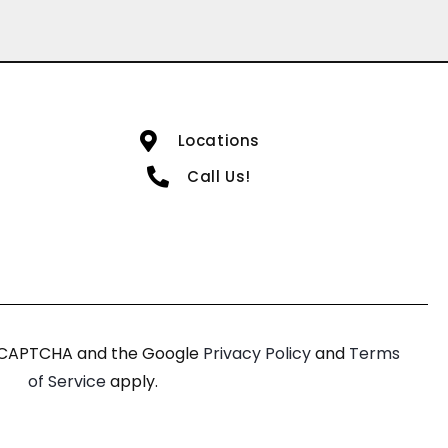
Locations
Call Us!
 reCAPTCHA and the Google
Privacy Policy
and
Terms
of Service
apply.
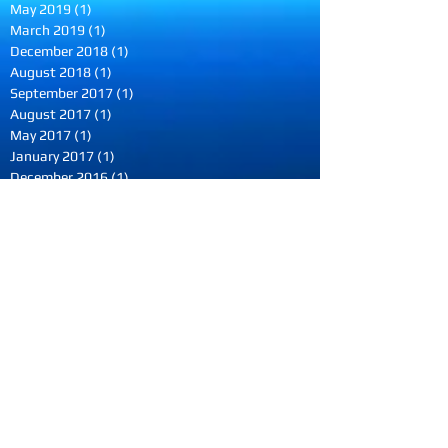
May 2019
(1)
1 post
March 2019
(1)
1 post
December 2018
(1)
1 post
August 2018
(1)
1 post
September 2017
(1)
1 post
August 2017
(1)
1 post
May 2017
(1)
1 post
January 2017
(1)
1 post
December 2016
(1)
1 post
October 2016
(1)
1 post
August 2016
(1)
1 post
June 2016
(2)
2 posts
May 2016
(1)
1 post
March 2016
(1)
1 post
February 2016
(1)
1 post
December 2015
(1)
1 post
October 2015
(1)
1 post
September 2015
(1)
1 post
July 2015
(1)
1 post
June 2015
(1)
1 post
May 2015
(1)
1 post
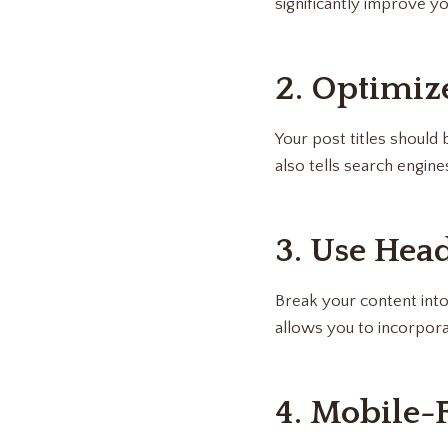
significantly improve y
2. Optimize
Your post titles should
also tells search engine
3. Use Hea
Break your content into
allows you to incorpor
4. Mobile-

****************************************

What this task involves: Leave the pictures aside and give the records above back word for word.

Response below:
Locations
Call Us!
 reCAPTCHA and the Google
Privacy Policy
and
Terms
of Service
apply.
May 2019
(1)
1 post
March 2019
(1)
1 post
December 2018
(1)
1 post
August 2018
(1)
1 post
September 2017
(1)
1 post
August 2017
(1)
1 post
May 2017
(1)
1 post
January 2017
(1)
1 post
December 2016
(1)
1 post
October 2016
(1)
1 post
August 2016
(1)
1 post
June 2016
(2)
2 posts
May 2016
(1)
1 post
March 2016
(1)
1 post
February 2016
(1)
1 post
December 2015
(1)
1 post
October 2015
(1)
1 post
September 2015
(1)
1 post
July 2015
(1)
1 post
June 2015
(1)
1 post
May 2015
(1)
1 post
significantly improve y
2. Optimize
Your post titles should
also tells search engine
3. Use Hea
Break your content into
allows you to incorpor
4. Mobile-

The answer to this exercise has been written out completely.